Simply put, 4.5GW * $40 billion/GW = ~$180 billion in CAPEX. Claiming you’re “asset pretty light” doesn’t actually make that number go away.

We Are All CAPEX Obsessives: Roundup

Recent links:

Thoughts on the AI buildout – Dwarkesh Patel and Romeo Dean go deep on the bottlenecks and lead times involved in building scale infrastructure. Today’s infrastructure was put into motion years ago.

Surviving the AI Capex Boom – Kai Wu points out that massive infrastructure spending doesn’t usually provide great financial returns, and echoes Jerry Neumann’s case for AI returns being diffused broadly across the economy.

Circular Deals & Supply Chain Dynamics – Sequoia’s David Cahn continues to look at the economic assumptions of the AI build-out.
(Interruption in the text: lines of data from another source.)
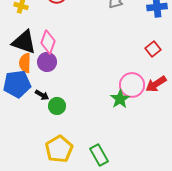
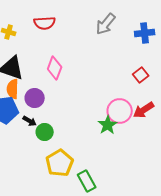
pink diamond: (48, 42) -> (55, 68), moved
purple circle: (47, 62) -> (35, 98), moved
yellow pentagon: (59, 149) -> (60, 163), moved

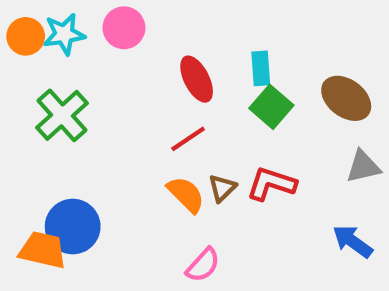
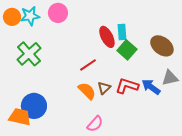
red ellipse: (197, 79) -> (107, 37), moved
blue arrow: (353, 241) -> (151, 87), moved

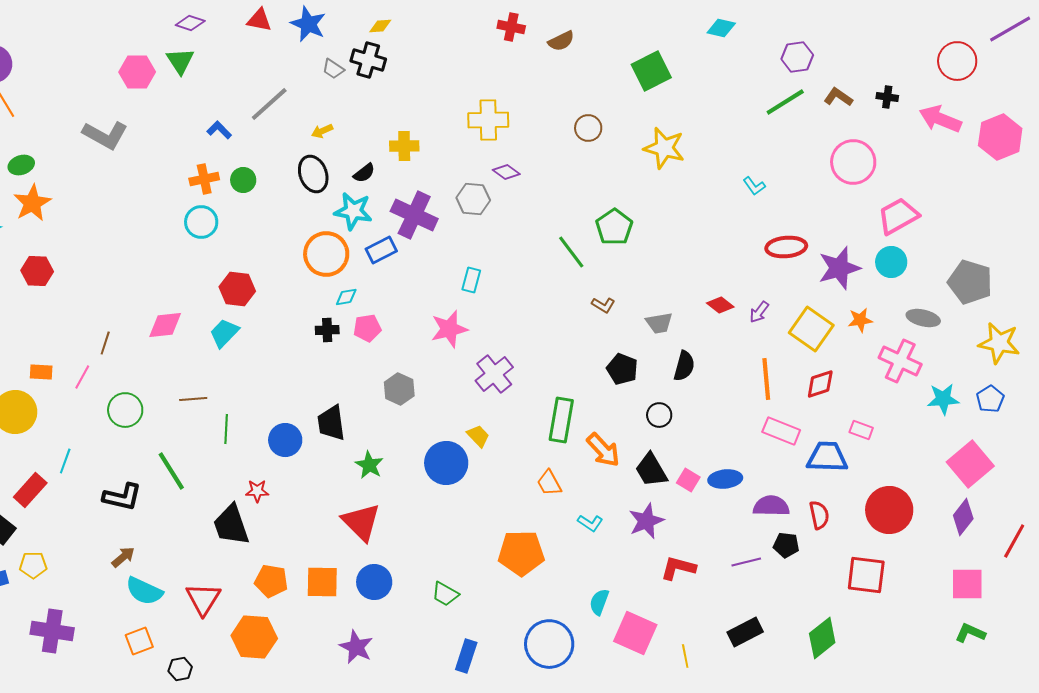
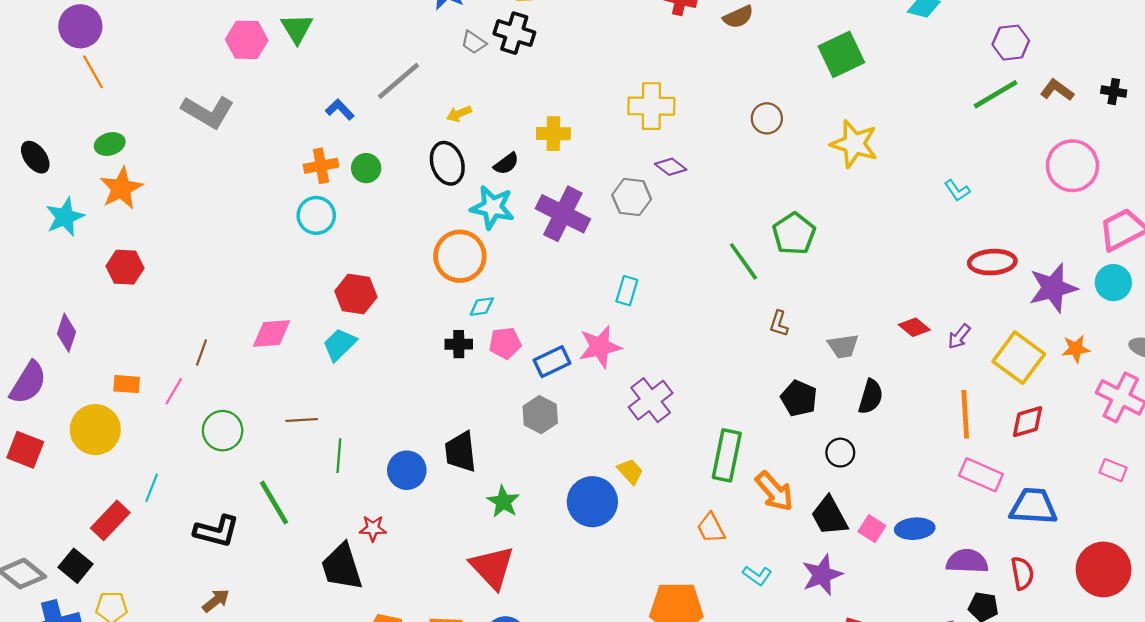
blue rectangle: (381, 250) -> (552, 362), moved
brown L-shape: (603, 305) -> (779, 324), turned 75
pink rectangle: (861, 430) -> (1113, 470), moved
Should we worry about AI’s circular deals? – Noah Smith is sanguine about circular financing deals. But he still has to atone for this drive-by bad take conflating the perils of private credit with AI infrastructure investment.

They Don’t Have the Money (And Neither Do You): The Coming Era of Small Models – David Aronchick embraces our theme and makes the case for distilling and fine-tuning your own models that run locally.

Dark Benioff: The Saga Continues

Headline about Salesforce CEO apologizing for remarks related to Trump's suggestion about San Francisco.
Headline discussing Trump backing off federal deployment in San Francisco after phone calls with Huang and Benioff.

He’s not the hero San Francisco deserves, but the one it needs right now?

(Dark Benioff started as a Biden meme reference, but we’re switching to Batman).